Start of Block

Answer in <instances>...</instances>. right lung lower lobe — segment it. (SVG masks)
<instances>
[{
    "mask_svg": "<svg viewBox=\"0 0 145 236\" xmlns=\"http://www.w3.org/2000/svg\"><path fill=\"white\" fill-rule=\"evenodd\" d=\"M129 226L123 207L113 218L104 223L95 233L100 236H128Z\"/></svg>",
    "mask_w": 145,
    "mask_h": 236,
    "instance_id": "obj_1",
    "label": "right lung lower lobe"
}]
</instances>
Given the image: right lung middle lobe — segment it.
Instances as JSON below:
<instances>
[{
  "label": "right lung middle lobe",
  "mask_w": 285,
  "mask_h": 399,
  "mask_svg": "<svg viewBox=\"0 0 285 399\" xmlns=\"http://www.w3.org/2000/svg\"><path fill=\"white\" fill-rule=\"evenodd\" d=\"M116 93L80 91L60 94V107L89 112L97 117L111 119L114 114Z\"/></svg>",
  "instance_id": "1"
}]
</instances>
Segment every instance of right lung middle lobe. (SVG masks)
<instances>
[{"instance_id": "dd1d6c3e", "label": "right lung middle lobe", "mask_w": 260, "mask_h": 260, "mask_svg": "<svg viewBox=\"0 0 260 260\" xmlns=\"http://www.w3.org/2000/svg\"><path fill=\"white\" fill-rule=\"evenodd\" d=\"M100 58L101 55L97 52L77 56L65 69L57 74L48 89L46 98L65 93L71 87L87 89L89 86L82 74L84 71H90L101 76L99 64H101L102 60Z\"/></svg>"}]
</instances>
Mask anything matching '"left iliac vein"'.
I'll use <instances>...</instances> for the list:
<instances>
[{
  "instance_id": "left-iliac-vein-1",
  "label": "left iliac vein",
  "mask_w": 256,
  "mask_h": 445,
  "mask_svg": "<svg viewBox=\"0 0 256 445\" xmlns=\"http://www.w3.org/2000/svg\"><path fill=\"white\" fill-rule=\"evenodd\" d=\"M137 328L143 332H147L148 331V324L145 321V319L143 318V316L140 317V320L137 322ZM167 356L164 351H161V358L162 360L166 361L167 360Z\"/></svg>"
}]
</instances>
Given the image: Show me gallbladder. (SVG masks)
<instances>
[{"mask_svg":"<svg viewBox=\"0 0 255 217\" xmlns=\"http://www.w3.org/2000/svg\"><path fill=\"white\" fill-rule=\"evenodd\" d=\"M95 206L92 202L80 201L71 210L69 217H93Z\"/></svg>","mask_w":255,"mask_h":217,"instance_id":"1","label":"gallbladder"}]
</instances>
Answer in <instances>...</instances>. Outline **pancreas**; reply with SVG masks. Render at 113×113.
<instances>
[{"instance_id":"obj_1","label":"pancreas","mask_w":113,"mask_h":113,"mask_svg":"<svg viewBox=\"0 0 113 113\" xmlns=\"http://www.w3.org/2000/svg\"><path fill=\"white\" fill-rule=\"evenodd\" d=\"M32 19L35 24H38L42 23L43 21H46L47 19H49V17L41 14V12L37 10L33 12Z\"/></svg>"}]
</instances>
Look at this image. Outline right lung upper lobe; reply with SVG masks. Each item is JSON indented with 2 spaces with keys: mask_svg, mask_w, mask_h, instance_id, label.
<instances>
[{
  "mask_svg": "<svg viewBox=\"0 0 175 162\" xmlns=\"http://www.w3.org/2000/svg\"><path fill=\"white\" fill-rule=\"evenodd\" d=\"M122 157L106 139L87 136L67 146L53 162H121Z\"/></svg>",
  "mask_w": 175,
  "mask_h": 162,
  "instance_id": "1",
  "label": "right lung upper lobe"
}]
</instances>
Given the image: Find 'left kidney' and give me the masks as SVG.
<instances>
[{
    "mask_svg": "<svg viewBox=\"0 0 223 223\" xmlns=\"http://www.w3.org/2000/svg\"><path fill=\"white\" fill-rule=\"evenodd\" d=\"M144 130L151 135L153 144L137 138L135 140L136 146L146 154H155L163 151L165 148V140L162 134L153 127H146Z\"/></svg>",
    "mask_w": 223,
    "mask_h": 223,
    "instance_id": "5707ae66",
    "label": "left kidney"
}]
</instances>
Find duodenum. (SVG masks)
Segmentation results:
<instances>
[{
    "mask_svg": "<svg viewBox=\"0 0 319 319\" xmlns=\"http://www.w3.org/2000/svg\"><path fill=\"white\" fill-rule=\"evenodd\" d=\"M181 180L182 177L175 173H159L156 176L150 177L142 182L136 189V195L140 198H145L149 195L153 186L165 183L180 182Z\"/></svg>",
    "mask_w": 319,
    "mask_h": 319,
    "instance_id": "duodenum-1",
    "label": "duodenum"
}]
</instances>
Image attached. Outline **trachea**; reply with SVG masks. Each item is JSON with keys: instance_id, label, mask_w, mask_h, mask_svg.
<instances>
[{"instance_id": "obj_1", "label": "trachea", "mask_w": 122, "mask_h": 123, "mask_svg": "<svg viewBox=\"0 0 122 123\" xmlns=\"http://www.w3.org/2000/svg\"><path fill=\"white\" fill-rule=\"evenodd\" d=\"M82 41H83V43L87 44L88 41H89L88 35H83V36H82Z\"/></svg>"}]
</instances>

End of Block

▸ ASSIGNMENT:
Your task is to transcribe the line containing "Image attached. Outline" and every line after it, through the last line of the data, exactly as written and with nothing more.

▸ WORKED SOLUTION:
Image attached. Outline **trachea**; reply with SVG masks. Each item is JSON with keys: instance_id, label, mask_w, mask_h, mask_svg.
<instances>
[{"instance_id": "obj_1", "label": "trachea", "mask_w": 122, "mask_h": 123, "mask_svg": "<svg viewBox=\"0 0 122 123\" xmlns=\"http://www.w3.org/2000/svg\"><path fill=\"white\" fill-rule=\"evenodd\" d=\"M82 41H83V43L87 44L88 41H89L88 35H83V36H82Z\"/></svg>"}]
</instances>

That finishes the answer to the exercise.